Imagine Dragons
Smoke + Mirrors
Grade: B
After a double-platinum album and nearly two years of rocking the world on tour, the alternative rock band from Las Vegas is back with new material. Imagine Dragons returns, older and wiser, with its sophomore album, Smoke + Mirrors.
The band formed in Sin City in 2009 with Dan Reynolds on vocals, Wayne Sermon on guitar, Daniel Platzman on drums and percussion and Ben McKee on bass. After honing its craft of catchy alt-rock anthems in Vegas for three years (and several EPs), the group released Night Visions, its first studio album, to monumental success. From there, what happened in Vegas certainly couldn’t just be the city’s secret, so the band embarked on a worldwide tour.
The band returns with another collection of singles chock-full of clapping and chanting. Its trademark hooking intros and catchy choruses are ever-present.
The band’s worldwide Night Visions Tour brought it to Europe, South America, Oceania and even a brief stint in Lebanon. The travels inspired much of the new album, and the band used the emotions from the tour to create 13 distinct stories on 13 songs.
Translating the touring life onto a record could have made for a disjointed effort, but Smoke + Mirrors, instead, showcases the band’s maturation over the past few years.
Imagine Dragons released three singles prior to the album’s release — “I Bet My Life,” “Gold” and “Shots.” The track “Shots” opens the album with an elevating instrumental that throws you right back into their world. It’s just a shame that the title will unconsciously conjure up images of Lil Jon.
The consistency continues with “Gold,” an alt-rock spin on the classic “all that glitters is not gold” adage. The beginning will have you checking your speakers as a skipping vocal is laced over tribal drums and background chanting. The song grapples with the after-effects of achieving fame and dealing with who and what you can and cannot trust. The result is a rock epic to which even King Midas could relate.
The next track, “Smoke and Mirrors,” brings a yelling chorus about whether belief in your dreams will see them achieved or whether it’s all the trick of some unseen magician. The song sets the tone for most of the album while also putting forth the first significant helping of guitar.
“I’m So Sorry” seeks to cleverly burst your eardrums. It starts off with a deceivingly quiet beat, then slaps you with a thwacking drum and establishes that this is a song that wants to be heard.
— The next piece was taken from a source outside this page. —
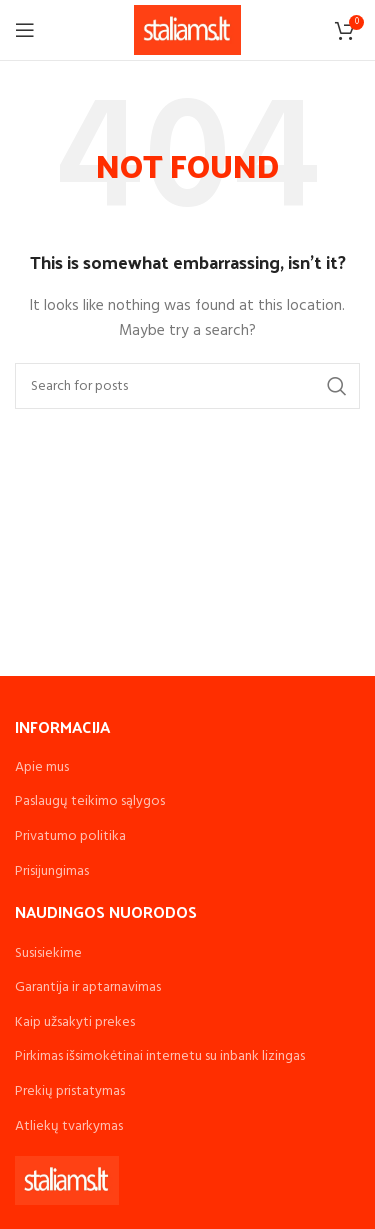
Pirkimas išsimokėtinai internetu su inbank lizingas (160, 1056)
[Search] (187, 386)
The song covers the subject of making it on your own, yelling “You never know the top until you get too low,” and later having to apologize to those you may have hurt along the way.
“Friction” opens with a vaguely eastern beat continuing throughout. Be prepared to hear this one at sporting events. The fast, yelling lyrics are captivating and blood-pumping.
The album middles out and slows down with “It Comes Back to You” and “Dream.” These two are where they are most like Coldplay. The sound picks up again at a sprinting pace with “Trouble.”
“Hopeless Opus” gives the album a slightly more rock end with a waning guitar solo, but not before some skipping in the background and vocals. The song’s guitar solo gives Sermon some much needed air time. However, the fact that the album is another collection of singles is painfully obvious when the guitar slips in a few more notes at the end that the switchover cuts off.
The album ends with “The Fall,” a six-minute-long introspection about the eventual end of things. Inciting images of leaves and crumbling gold (likely referencing “Gold” from earlier), it’s a fitting end to an experimental album. When Reynolds sings, “Only the good die old/ that’s what they told me/ but I don’t know,” you can imagine he’s talking of the band’s insane freshman fame.
Smoke + Mirrors is nearly an hour of a band that has grown in self-awareness. The album itself isn’t self-referential, but reflective. With the help of worldwide influences, Imagine Dragons remains one of the most inventive alt-rock bands out there. No tricks here.